Memory Management from HBase offheap to Netty 07/09 Update SLTechnology News&Howtos

Memory Management from HBase offheap to Netty

2025-07-09 Update From: SLTechnology News&Howtos shulou NAV: SLTechnology News&Howtos > Database >

Shulou(Shulou.com)06/01 Report--

This article introduces Netty's memory management and performance.

HBase Offheap Status

As a popular distributed NoSQL database, HBase is widely used by various companies. There are many business scenarios, such as information flow and advertising business, with very high throughput and latency requirements for access. In order to avoid the performance impact caused by Java GC as much as possible, HBase 2.0 has offheaped the two core paths of reading and writing, that is, the application of objects is directly applied to JVM offheap, and the memory allocated by offheap will not be released by JVM GC, and users need to explicitly release it themselves. On the write path, the request packets sent by the client will be allocated to the offheap memory area until the data is successfully written to the WAL log and Memstore. The ConcurrentSkipListSet maintaining Memstore does not directly store Cell data, but stores references to Cell. The actual memory data is encoded in multiple chunks of MSLAB, which is more convenient to manage offheap memory. Similarly, on the read path, try to read BucketCache first. When Cache misses, read the corresponding Block from HFile. The BucketCache that occupies the most memory is placed on the offheap. After obtaining the Block, encode it into Cell and send it to the user. The whole process basically does not involve the application of objects in the heap.

However, in the recent performance test results of Xiaomi, it is found that the 100% Get scene is still seriously affected by Young GC. In the two pictures posted by HBASE-21879, it can be clearly observed that the p999 delay of Get operation is basically the same as that of G1 Young GC, which is about 100 ms. Logically, after HBASE-11425, all memory allocations should be in the heap, and there should be almost no memory requests in the heap. However, after carefully combing the code, it is found that the process of reading blocks from HFile is still copied to the heap first, and the DataBlock in the heap is not released until BucketCache's WriterThread asynchronously refreshes the Block to Offheap. However, in the disk type pressure test, due to the large amount of data, the Cache hit rate is not high (~70%), so there will be a large number of Block read disk IO, so a large number of young generation objects will be generated in the Heap, which will eventually lead to an increase in GC pressure in the Young area.

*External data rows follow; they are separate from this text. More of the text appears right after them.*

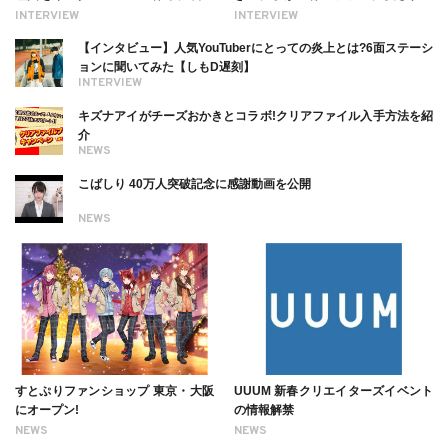
る幸せを伝えたい」新事務所加入に
理由【インタビュー】
INTERVIEW
INTERVIEW
ついても
【インタビュー】人気YouTuberにとっての炎上とは?6面ステーシ
ョンに聞いてみた【しもD遅刻】
INTERVIEW
キズナアイがチーズおかきとコラボ!クリアファイル入手方法を紹
介
NEWS
こばしり 40万人突破記念に感謝動画を公開
NEWS
すとぷりファンショップ 東京・大阪
UUUM 新春クリエイターズイベント
にオープン!
の情報解禁
NEWS
NEWS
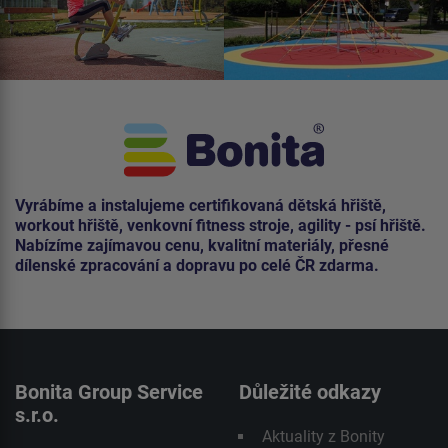
Vyrábíme a instalujeme certifikovaná dětská hřiště,
workout hřiště, venkovní fitness stroje, agility - psí hřiště.
Nabízíme zajímavou cenu, kvalitní materiály, přesné
dílenské zpracování a dopravu po celé ČR zdarma.
Bonita Group Service
Důležité odkazy
s.r.o.
Aktuality z Bonity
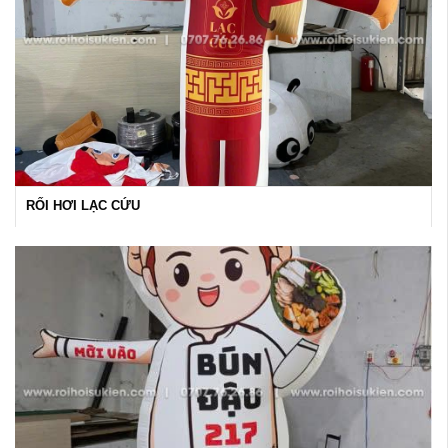
RỐI HƠI LẠC CỨU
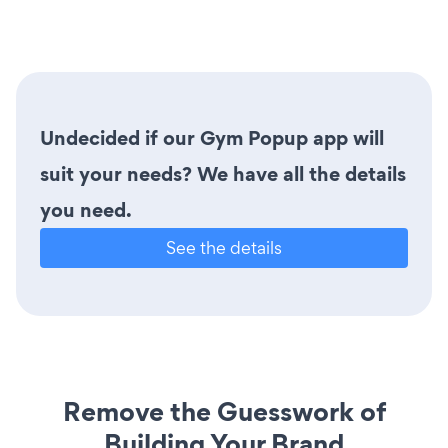
Undecided if our Gym Popup app will
suit your needs? We have all the details
you need.
See the details
Remove the Guesswork of
Building Your Brand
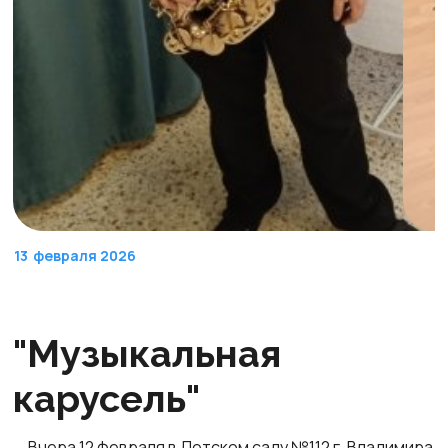
13
февраля 2026
"Музыкальная
карусель"
Вчера 12 февраля в Детском саду №112 г. Владимира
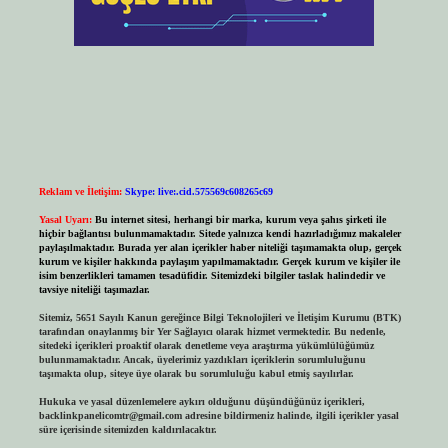
Reklam ve İletişim:
Skype: live:.cid.575569c608265c69
Yasal Uyarı:
Bu internet sitesi, herhangi bir marka, kurum veya şahıs şirketi ile
hiçbir bağlantısı bulunmamaktadır. Sitede yalnızca kendi hazırladığımız makaleler
paylaşılmaktadır. Burada yer alan içerikler haber niteliği taşımamakta olup, gerçek
kurum ve kişiler hakkında paylaşım yapılmamaktadır. Gerçek kurum ve kişiler ile
isim benzerlikleri tamamen tesadüfidir. Sitemizdeki bilgiler taslak halindedir ve
tavsiye niteliği taşımazlar.
Sitemiz, 5651 Sayılı Kanun gereğince Bilgi Teknolojileri ve İletişim Kurumu (BTK)
tarafından onaylanmış bir Yer Sağlayıcı olarak hizmet vermektedir. Bu nedenle,
sitedeki içerikleri proaktif olarak denetleme veya araştırma yükümlülüğümüz
bulunmamaktadır. Ancak, üyelerimiz yazdıkları içeriklerin sorumluluğunu
taşımakta olup, siteye üye olarak bu sorumluluğu kabul etmiş sayılırlar.
Hukuka ve yasal düzenlemelere aykırı olduğunu düşündüğünüz içerikleri,
backlinkpanelicomtr@gmail.com
adresine bildirmeniz halinde, ilgili içerikler yasal
süre içerisinde sitemizden kaldırılacaktır.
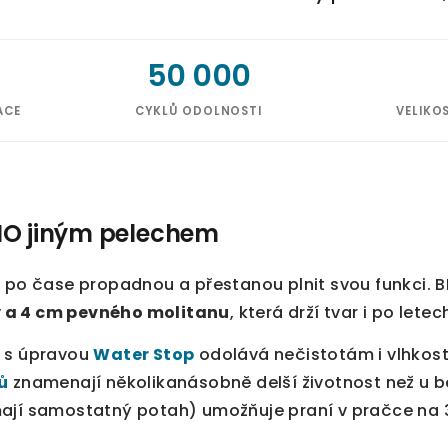
50 000
ACE
CYKLŮ ODOLNOSTI
VELIKO
NO jiným pelechem
 po čase propadnou a přestanou plnit svou funkci. B
 a 4 cm pevného molitanu
, která drží tvar i po let
h s úpravou
Water Stop
odolává nečistotám i vlhkos
ů
znamenají několikanásobně delší životnost než u b
ají samostatný potah) umožňuje praní v pračce na 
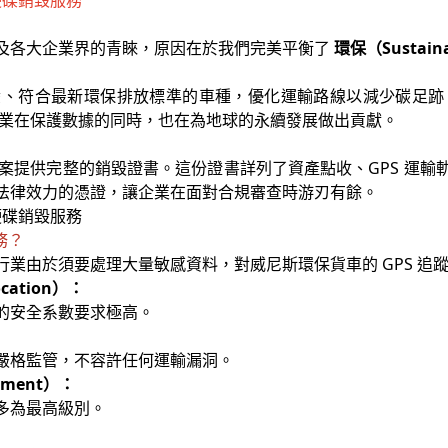
及各大企業界的青睞，原因在於我們完美平衡了
環保（Sustaina
碳、符合最新環保排放標準的車種，優化運輸路線以減少碳足
業在保護數據的同時，也在為地球的永續發展做出貢獻。
AD 專案提供完整的銷毀證書。這份證書詳列了資產點收、GPS 
法律效力的憑證，讓企業在面對合規審查時游刃有餘。
務？
由於須要處理大量敏感資料，對威尼斯環保貨車的 GPS 追蹤 I
cation）：
的安全系數要求極高。
嚴格監管，不容許任何運輸漏洞。
nment）：
多為最高級別。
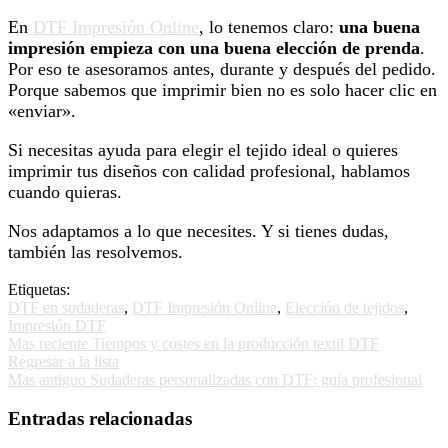
En
DTF Impresión Online
, lo tenemos claro:
una buena
impresión empieza con una buena elección de prenda
.
Por eso te asesoramos antes, durante y después del pedido.
Porque sabemos que imprimir bien no es solo hacer clic en
«enviar».
Si necesitas ayuda para elegir el tejido ideal o quieres
imprimir tus diseños con calidad profesional, hablamos
cuando quieras.
Nos adaptamos a lo que necesites. Y si tienes dudas,
también las resolvemos.
Etiquetas:
DTF en sudaderas
,
DTF Impresión Online
,
Elección de tejidos
,
Impresión DTF
Mas reciente
Tiempos y costes en la producción textil DTF
Regresar a la lista
Mas antiguo
Sudaderas personalizadas con DTF: guía profesional
Entradas relacionadas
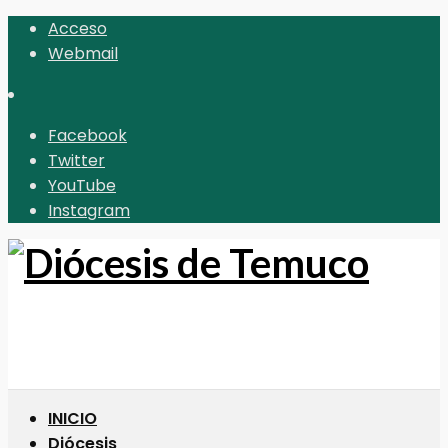
Acceso
Webmail
Facebook
Twitter
YouTube
Instagram
INICIO
Diócesis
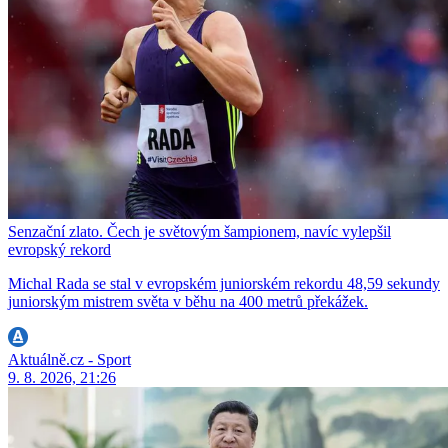
Senzační zlato. Čech je světovým šampionem, navíc vylepšil
evropský rekord
Michal Rada se stal v evropském juniorském rekordu 48,59 sekundy
juniorským mistrem světa v běhu na 400 metrů překážek.
Aktuálně.cz - Sport
9. 8. 2026, 21:26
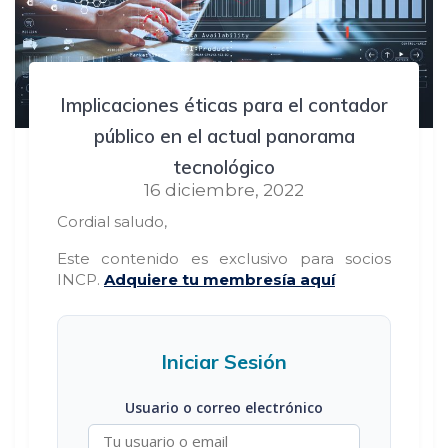
Implicaciones éticas para el contador
público en el actual panorama
tecnológico
16 diciembre, 2022
Cordial saludo,
Este contenido es exclusivo para socios
INCP.
Adquiere tu membresía aquí
Iniciar Sesión
Usuario o correo electrónico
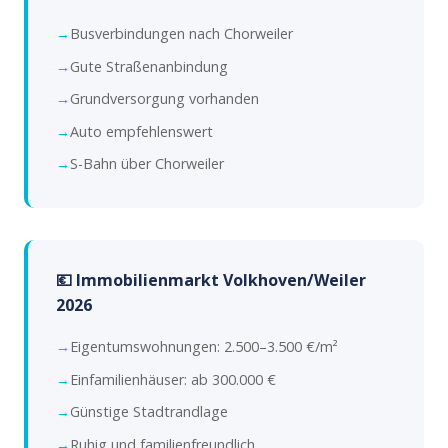
Busverbindungen nach Chorweiler
Gute Straßenanbindung
Grundversorgung vorhanden
Auto empfehlenswert
S-Bahn über Chorweiler
💶 Immobilienmarkt Volkhoven/Weiler
2026
Eigentumswohnungen: 2.500–3.500 €/m²
Einfamilienhäuser: ab 300.000 €
Günstige Stadtrandlage
Ruhig und familienfreundlich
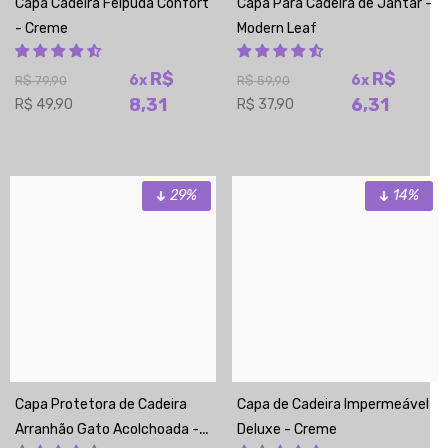
Capa Cadeira Felpuda Confort
Capa Para Cadeira de Jantar -
- Creme
Modern Leaf
R$
R$
6x
6x
R$ 79,90
R$ 59,90
8,31
6,31
R$ 49,90
R$ 37,90
29%
14%
Capa Protetora de Cadeira
Capa de Cadeira Impermeável
Arranhão Gato Acolchoada -
Deluxe - Creme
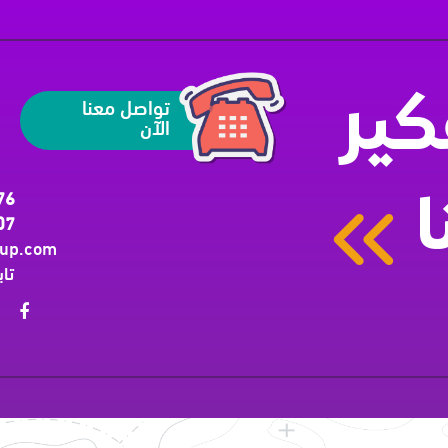
تواصل معنا
ير
الآن
76
ا
07
oup.com
تاب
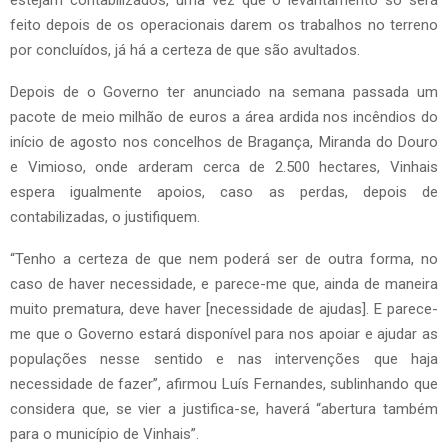
estejam contabilizados, uma vez que o levantamento só será
feito depois de os operacionais darem os trabalhos no terreno
por concluídos, já há a certeza de que são avultados.
Depois de o Governo ter anunciado na semana passada um
pacote de meio milhão de euros a área ardida nos incêndios do
início de agosto nos concelhos de Bragança, Miranda do Douro
e Vimioso, onde arderam cerca de 2.500 hectares, Vinhais
espera igualmente apoios, caso as perdas, depois de
contabilizadas, o justifiquem.
“Tenho a certeza de que nem poderá ser de outra forma, no
caso de haver necessidade, e parece-me que, ainda de maneira
muito prematura, deve haver [necessidade de ajudas]. E parece-
me que o Governo estará disponível para nos apoiar e ajudar as
populações nesse sentido e nas intervenções que haja
necessidade de fazer”, afirmou Luís Fernandes, sublinhando que
considera que, se vier a justifica-se, haverá “abertura também
para o município de Vinhais”.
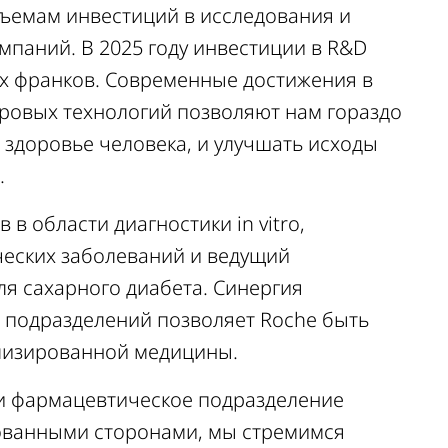
бъемам инвестиций в исследования и
мпаний. В 2025 году инвестиции в R&D
их франков. Современные достижения в
фровых технологий позволяют нам гораздо
здоровье человека, и улучшать исходы
.
в области диагностики in vitro,
ческих заболеваний и ведущий
ля сахарного диабета. Синергия
 подразделений позволяет Roche быть
лизированной медицины.
ии фармацевтическое подразделение
сованными сторонами, мы стремимся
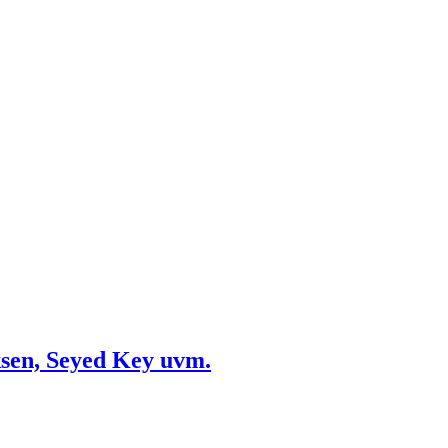
ksen, Seyed Key uvm.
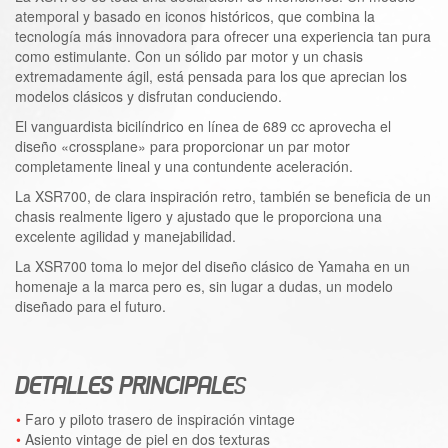
atemporal y basado en iconos históricos, que combina la
tecnología más innovadora para ofrecer una experiencia tan pura
como estimulante. Con un sólido par motor y un chasis
extremadamente ágil, está pensada para los que aprecian los
modelos clásicos y disfrutan conduciendo.
El vanguardista bicilíndrico en línea de 689 cc aprovecha el
diseño «crossplane» para proporcionar un par motor
completamente lineal y una contundente aceleración.
La XSR700, de clara inspiración retro, también se beneficia de un
chasis realmente ligero y ajustado que le proporciona una
excelente agilidad y manejabilidad.
La XSR700 toma lo mejor del diseño clásico de Yamaha en un
homenaje a la marca pero es, sin lugar a dudas, un modelo
diseñado para el futuro.
DETALLES PRINCIPALE
S
Faro y piloto trasero de inspiración vintage
Asiento vintage de piel en dos texturas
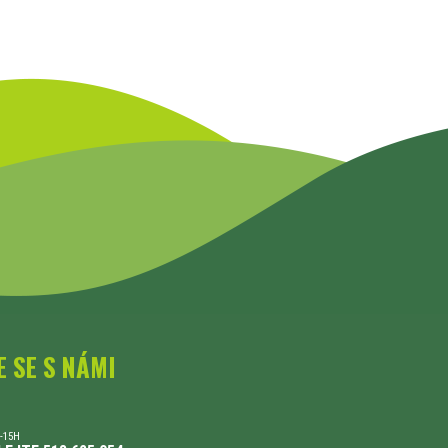
E SE S NÁMI
-15H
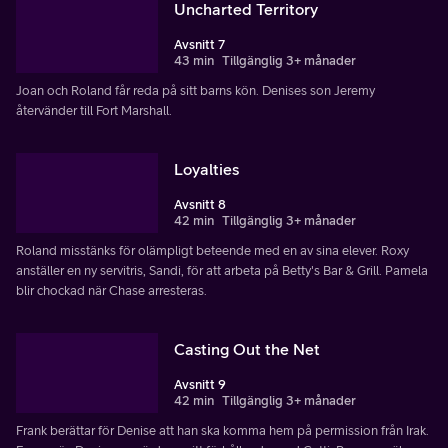
Uncharted Territory
Avsnitt 7
43 min
Tillgänglig 3+ månader
Joan och Roland får reda på sitt barns kön. Denises son Jeremy
återvänder till Fort Marshall.
Loyalties
Avsnitt 8
42 min
Tillgänglig 3+ månader
Roland misstänks för olämpligt beteende med en av sina elever. Roxy
anställer en ny servitris, Sandi, för att arbeta på Betty's Bar & Grill. Pamela
blir chockad när Chase arresteras.
Casting Out the Net
Avsnitt 9
42 min
Tillgänglig 3+ månader
Frank berättar för Denise att han ska komma hem på permission från Irak.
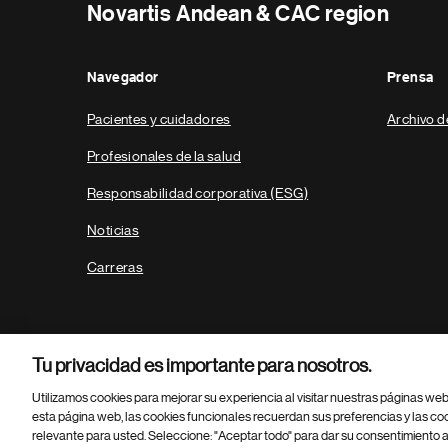
Novartis Andean & CAC region
Navegador
Prensa
Pacientes y cuidadores
Archivo d
Profesionales de la salud
Responsabilidad corporativa (ESG)
Noticias
Carreras
Tu privacidad es importante para nosotros.
Utilizamos cookies para mejorar su experiencia al visitar nuestras páginas we
esta página web, las cookies funcionales recuerdan sus preferencias y las co
relevante para usted. Seleccione: "Aceptar todo" para dar su consentimiento a
Parte
© 2026 Novartis AG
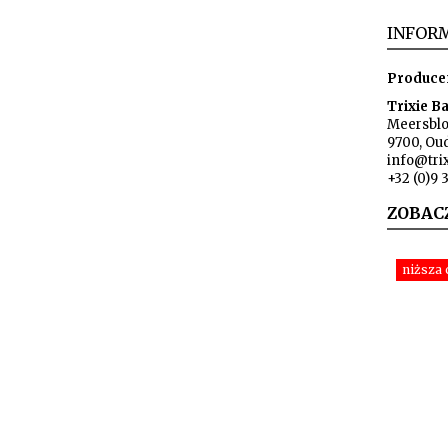
INFORM
Produce
Trixie B
Meersbl
9700, Ou
info@tri
+32 (0)9 
ZOBAC
niższa 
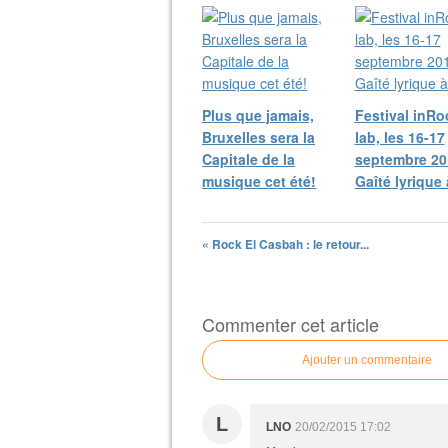
Plus que jamais,
Festival inR
Bruxelles sera la
lab, les 16-17
Capitale de la
septembre 201
musique cet été!
Gaîté lyrique 
« Rock El Casbah : le retour...
Commenter cet article
Ajouter un commentaire
L
LNO
20/02/2015 17:02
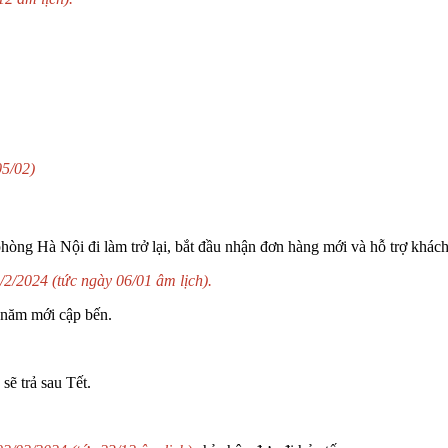
05/02)
hòng Hà Nội đi làm trở lại, bắt đầu nhận đơn hàng mới và hỗ trợ khách
/2/2024 (tức ngày 06/01 âm lịch).
a năm mới cập bến.
sẽ trả sau Tết.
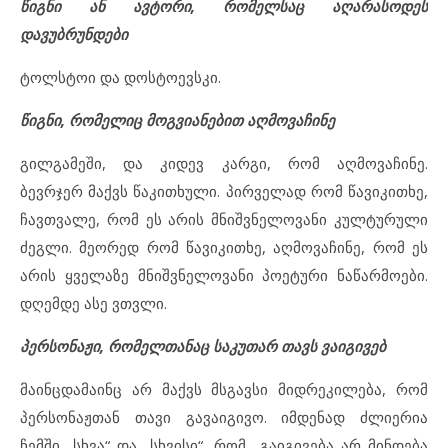
წიგნი ან ავტორი, რომელსაც აღარასოდეს
დავუბრუნდები
ტოლსტოი და დოსტოევსკი.
წიგნი, რომელიც მოგვიანებით აღმოვაჩინე
გილგამეში, და კიდევ კარგი, რომ აღმოვაჩინე.
ბევრჯერ მაქვს წაკითხული. პირველად რომ წავიკითხე,
ჩავთვალე, რომ ეს არის მნიშვნელოვანი კულტურული
ძეგლი. მეორედ რომ წავიკითხე, აღმოვაჩინე, რომ ეს
არის ყველაზე მნიშვნელოვანი პოეტური ნაწარმოები.
დღემდე ასე ვთვლი.
პერსონაჟი, რომელთანაც საკუთარ თავს ვაიგივებ
მაინცდამაინც არ მაქვს მსგავსი მიდრეკილება, რომ
პერსონაჟთან თავი გავაიგივო. იმდენად ძლიერია
ჩემში „სხვა“ და „სხვისი“, რომ გაიგივება არ მინდება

The direct way to eliminate Young GC is to read DataBlock directly from HFile to Offheap. Before leaving this pit, the main reason is that HDFS does not support the Pread interface of ByteBuffer. Of course, HDFS-3246 is opened later to follow up this matter. However, a problem found later is that DataBlock read out from Rpc path is actually placed in a temporary Map called RamCache after entering BucketCache, and once Block enters this Map, it can be hit by other RPC, so the DataBlock read out before cannot be released directly after RPC exits. It must be considered whether RamCache is also released. Thus, a mechanism is needed to track whether a block of memory is no longer referenced by all RPC paths and RamCache at the same time, and memory can only be freed if neither is referenced. Naturally, I thought of using the reference Count mechanism to track ByteBuffer, and later found that Netty has implemented this thing more completely, so I looked at Netty's memory management mechanism.

Netty Memory Management Overview

Netty, as a high-performance infrastructure, does a lot of offheaping to keep GC's impact on performance to a minimum. The offheap memory is applied for and released by the programmer himself, forgetting to release or releasing in advance will cause memory leakage problems, so a good memory manager is very important. First of all, what kind of memory allocator counts as a "good" memory allocator:

High concurrency and thread safe. Generally, a process shares a global memory allocator, so it is necessary to ensure that multi-threaded concurrent requests for release are efficient and problem-free.

Efficient request and release of memory, this goes without saying.

It is convenient to track the life cycle of allocated memory and locate memory leakage problems.

Efficient memory utilization. Some memory allocators allocate to a point where they can't allocate a bit more memory, even though they still have a lot of free memory fragments. Therefore, we need to achieve higher memory utilization through more refined management.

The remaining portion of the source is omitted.